We augment the plugin data type with an additional field for calculating a fingerprint for the current module. It follows the same modular style as existing plugins.:

pluginRecompile :: [CommandLineOption] -> IfG PluginRecompile

If GHC would otherwise not recompile a module, then (we assume) the input passed by GHC to the plugin would be the same if it did recompile it. So the only reason to recompile would be if the plugin is impure (pluginRecompile returns ForceRecompile) or its input flags have changed (pluginRecompile returns a different fingerprint to last time). So GHC checks that each plugin (applied to its flags) returns the same fingerprint as on the previous compilation. If the fingerprint differs, or returns ForceRecompile, recompilation is triggered.

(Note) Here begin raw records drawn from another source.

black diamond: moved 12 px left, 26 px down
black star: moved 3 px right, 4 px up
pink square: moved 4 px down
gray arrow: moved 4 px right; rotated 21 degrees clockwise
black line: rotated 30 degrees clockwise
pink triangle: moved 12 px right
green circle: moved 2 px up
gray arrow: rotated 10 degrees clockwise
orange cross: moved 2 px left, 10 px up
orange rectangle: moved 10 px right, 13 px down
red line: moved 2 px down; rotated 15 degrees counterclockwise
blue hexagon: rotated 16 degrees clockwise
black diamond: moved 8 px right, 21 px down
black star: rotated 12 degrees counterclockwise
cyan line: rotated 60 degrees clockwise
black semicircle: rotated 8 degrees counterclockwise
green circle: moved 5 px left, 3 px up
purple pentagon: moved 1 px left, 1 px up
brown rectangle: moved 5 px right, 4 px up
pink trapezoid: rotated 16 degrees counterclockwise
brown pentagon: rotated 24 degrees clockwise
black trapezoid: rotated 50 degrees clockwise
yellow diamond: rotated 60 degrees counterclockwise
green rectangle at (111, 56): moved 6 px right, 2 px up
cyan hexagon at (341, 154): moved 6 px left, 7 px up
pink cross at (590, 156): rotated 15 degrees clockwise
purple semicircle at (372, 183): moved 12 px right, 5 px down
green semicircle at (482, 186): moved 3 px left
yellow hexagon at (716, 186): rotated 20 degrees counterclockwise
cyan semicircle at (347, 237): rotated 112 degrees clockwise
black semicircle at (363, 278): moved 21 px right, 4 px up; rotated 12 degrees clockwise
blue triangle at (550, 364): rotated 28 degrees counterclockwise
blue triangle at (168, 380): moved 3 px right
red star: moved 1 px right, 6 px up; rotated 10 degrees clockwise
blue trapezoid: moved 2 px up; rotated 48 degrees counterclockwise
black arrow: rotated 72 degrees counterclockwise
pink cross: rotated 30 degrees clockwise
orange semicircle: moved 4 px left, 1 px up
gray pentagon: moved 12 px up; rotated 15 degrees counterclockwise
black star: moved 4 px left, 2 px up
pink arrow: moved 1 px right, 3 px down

This function is then lifted appropriately to work as the other recompilation checking functions in MkIface and run after the other recompilation checks.

Precise change to Plugin

We add an additional field pluginRecompile to Plugin.

data Plugin = Plugin {
                 ....
                 , pluginRecompile :: [CommandLineOption] -> IfG PluginRecompile
                 }

The PluginRecompile data type records the three different posibly purities of a plugin.:

data PluginRecompile = ForceRecompile | NoForceRecompile | MaybeRecompile Fingerprint

A plugin which declares itself impure using ForceRecompile will always trigger a recompilation of the current module. NoForceRecompile is used for “pure” plugins which don’t need to be rerun unless a module would ordinarily be recompiled. MaybeRecompile computes a Fingerprint and if this Fingerprint is different to a previously computed Fingerprint for the plugin, then we recompile the module.

For the common case of a pure plugin, we can provide a function which appropiately lifts a function to a PluginPass.:

purePlugin :: [CommandLineOption] -> IfG PluginRecompile
purePlugin args = return NoForceRecompile

The advantage of using NoForceRecompile rather than a constant MaybeRecompile is that an end user doesn’t have to concern themselves with the details of what a Fingerprint is or how to construct one. An alternative is to provide a smart constructor wrapping fingerprint0.

By default, the field is initialised to always return ForceRecompile in order to maintain backwards compatible behaviour.

Specification of Purity

A plugin P is pure iff for modules M and N and a finger printing function F, F(M) = F(N) => P(M) = P(N). This definition means that a user has to be aware of the fingerprinting algorithm F but if they want to be precise about when to recompile, this is somewhat necessary anyway.

Calculating fingerprints

Users can use the same functions that GHC uses internally to compute fingerprints. The `GHC.Fingerprint<https://hackage.haskell.org/package/base-4.10.1.0/docs/GHC-Fingerprint.html>`_ module provides useful functions for constructing fingerprints. For example, combining together fingerprintFingerprints and fingerprintString provides an easy to to naively fingerprint the arguments to a plugin.:

pluginFlagRecompile :: [CommandLineOption] -> IfG PluginRecompile
pluginFlagRecompile =
  return . MaybeRecompile . fingerprintFingerprints . map fingerprintString . sort

Drawbacks

A plugin author must carefully consider how their arguments should affect recompilation. However, the generality is not oppressive. In the simplest case where there are no arguments, an author can supply a constant Fingerprint. If they need recompilation, ForceRecompile. It could be desirable to provide some combinators for the more complicated cases.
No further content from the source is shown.